Granulocyte colony-stimulating factor (G-CSF) as an adjunct to induction chemotherapy of adult acute lymphoblastic leukemia (ALL).

作者信息

Scherrer R, Geissler K, Kyrle P A, Gisslinger H, Jäger U, Bettelheim P, Laczika K, Locker G, Scholten C, Sillaber C

机构信息

Division of Hematology, First Medical Department, University of Vienna, Austria.

出版信息

Ann Hematol. 1993 Jun;66(6):283-9. doi: 10.1007/BF01695970.

Abstract

Our purpose was to evaluate the ability of recombinant human granulocyte colony-stimulating factor (r-metHuG-CSF) as an adjunct to induction chemotherapy of acute lymphoblastic leukemia (ALL) to ameliorate chemotherapy-induced neutropenia and thus allow patients to receive full doses of chemotherapy on time. Sixteen consecutive patients with adult ALL (13 de novo, three relapsed) were treated with induction chemotherapy according to the BMFT protocol and received in addition r-metHuG-CSF (200 micrograms/m2/day). Patients who were treated with the same induction chemotherapy but without G-CSF between 1982 and 1990 served as controls. Fifteen of the 16 patients achieved complete hematological remission.
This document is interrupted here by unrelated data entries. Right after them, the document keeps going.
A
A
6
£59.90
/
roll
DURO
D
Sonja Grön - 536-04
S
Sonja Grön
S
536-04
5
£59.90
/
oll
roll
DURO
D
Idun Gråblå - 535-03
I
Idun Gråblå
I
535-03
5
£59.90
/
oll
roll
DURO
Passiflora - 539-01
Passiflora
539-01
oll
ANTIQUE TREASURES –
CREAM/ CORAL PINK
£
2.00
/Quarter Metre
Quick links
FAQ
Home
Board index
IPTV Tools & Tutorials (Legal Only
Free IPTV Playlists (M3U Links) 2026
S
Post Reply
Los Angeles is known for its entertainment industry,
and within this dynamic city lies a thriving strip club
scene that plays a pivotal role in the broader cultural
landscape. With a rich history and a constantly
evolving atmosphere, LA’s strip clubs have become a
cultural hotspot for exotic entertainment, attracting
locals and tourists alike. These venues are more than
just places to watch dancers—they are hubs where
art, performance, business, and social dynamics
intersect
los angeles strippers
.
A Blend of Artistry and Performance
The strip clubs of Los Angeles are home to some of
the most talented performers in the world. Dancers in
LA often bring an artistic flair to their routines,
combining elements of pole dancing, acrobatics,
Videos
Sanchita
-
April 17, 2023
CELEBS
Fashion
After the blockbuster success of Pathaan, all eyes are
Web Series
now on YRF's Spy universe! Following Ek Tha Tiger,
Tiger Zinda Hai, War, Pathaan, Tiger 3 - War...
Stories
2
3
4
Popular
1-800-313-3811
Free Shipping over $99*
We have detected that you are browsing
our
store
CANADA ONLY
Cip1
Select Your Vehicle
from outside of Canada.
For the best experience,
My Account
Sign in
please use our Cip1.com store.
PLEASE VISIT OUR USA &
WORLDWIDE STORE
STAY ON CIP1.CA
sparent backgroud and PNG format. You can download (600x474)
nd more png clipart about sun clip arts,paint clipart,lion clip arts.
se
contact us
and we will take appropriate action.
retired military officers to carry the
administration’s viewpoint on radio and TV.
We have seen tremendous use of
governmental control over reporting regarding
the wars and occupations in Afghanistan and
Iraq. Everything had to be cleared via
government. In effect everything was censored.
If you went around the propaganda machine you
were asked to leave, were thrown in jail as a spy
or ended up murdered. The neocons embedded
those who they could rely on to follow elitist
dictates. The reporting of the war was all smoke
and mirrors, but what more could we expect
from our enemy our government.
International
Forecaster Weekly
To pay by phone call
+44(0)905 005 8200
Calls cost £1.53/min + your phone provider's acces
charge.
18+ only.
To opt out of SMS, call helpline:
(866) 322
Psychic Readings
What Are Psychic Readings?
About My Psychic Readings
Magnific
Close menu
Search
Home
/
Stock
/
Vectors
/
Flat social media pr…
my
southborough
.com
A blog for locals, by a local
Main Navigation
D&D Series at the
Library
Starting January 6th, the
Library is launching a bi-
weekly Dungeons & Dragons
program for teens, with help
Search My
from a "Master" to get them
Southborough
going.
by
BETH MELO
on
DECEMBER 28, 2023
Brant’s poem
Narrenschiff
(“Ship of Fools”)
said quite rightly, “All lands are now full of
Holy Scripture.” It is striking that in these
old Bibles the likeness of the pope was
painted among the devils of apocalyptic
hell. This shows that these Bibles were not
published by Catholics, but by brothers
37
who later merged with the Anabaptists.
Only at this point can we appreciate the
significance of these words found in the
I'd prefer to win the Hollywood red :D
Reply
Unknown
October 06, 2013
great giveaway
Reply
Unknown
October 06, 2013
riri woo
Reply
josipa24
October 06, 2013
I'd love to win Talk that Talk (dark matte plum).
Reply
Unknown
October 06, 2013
One patient died because of fungal septicemia. Compared with historical controls, G-CSF-treated patients had a significantly faster neutrophil recovery in phase I, resulting in neutrophil counts > 1000/microliters at day 17 vs day 26 (in median) in controls. In phase II, the onset of severe leukocytopenia (< 1500/microliters) was significantly (p = 0.01) delayed and the degree of leukocytopenia less pronounced (mean nadir 3300/microliters) in G-CSF-treated patients compared with controls (1880/microliters). The number of days of febrile neutropenia was not different in phase I. In phase II it was lower in study patients (0 vs 1.1 days), but the difference did not reach statistical significance (p = 0.09). Full doses of chemotherapy could be given on time to 11/13 (85%) G-CSF patients but to only 7/30 (23%) controls. These data indicate that (a) G-CSF can be given along with chemotherapy in induction treatment of ALL without compromising efficacy; (b) the duration of neutropenia in phase I is markedly shortened and the degree of leukocytopenia in phase II ameliorated; (c) these beneficial effects allow patients to receive full doses of chemotherapy on time.

摘要

我们的目的是评估重组人粒细胞集落刺激因子(r-metHuG-CSF)作为急性淋巴细胞白血病(ALL)诱导化疗辅助药物,改善化疗引起的中性粒细胞减少症,从而使患者能够按时接受全剂量化疗的能力。16例连续性成年ALL患者(13例初发,3例复发)按照BMFT方案接受诱导化疗,并额外接受r-metHuG-CSF(200微克/平方米/天)治疗。1982年至1990年间接受相同诱导化疗但未使用G-CSF的患者作为对照。16例患者中有15例实现了完全血液学缓解。1例患者因真菌败血症死亡。与历史对照相比,接受G-CSF治疗的患者在第一阶段中性粒细胞恢复明显更快,导致第17天中性粒细胞计数>1000/微升,而对照组中位数为第26天。在第二阶段,与对照组(1880/微升)相比,接受G-CSF治疗的患者严重白细胞减少症(<1500/微升)的发作明显延迟(p = 0.01),白细胞减少程度较轻(平均最低点3300/微升)。第一阶段发热性中性粒细胞减少症的天数没有差异。在第二阶段,研究患者的天数较低(0天对1.1天),但差异未达到统计学意义(p = 0.09)。13例接受G-CSF治疗的患者中有11例(85%)能够按时给予全剂量化疗,而对照组中只有7/30(23%)能够按时给予。这些数据表明:(a)在ALL诱导治疗中,G-CSF可与化疗同时使用而不影响疗效;(b)第一阶段中性粒细胞减少的持续时间明显缩短,第二阶段白细胞减少的程度得到改善;(c)这些有益效果使患者能够按时接受全剂量化疗。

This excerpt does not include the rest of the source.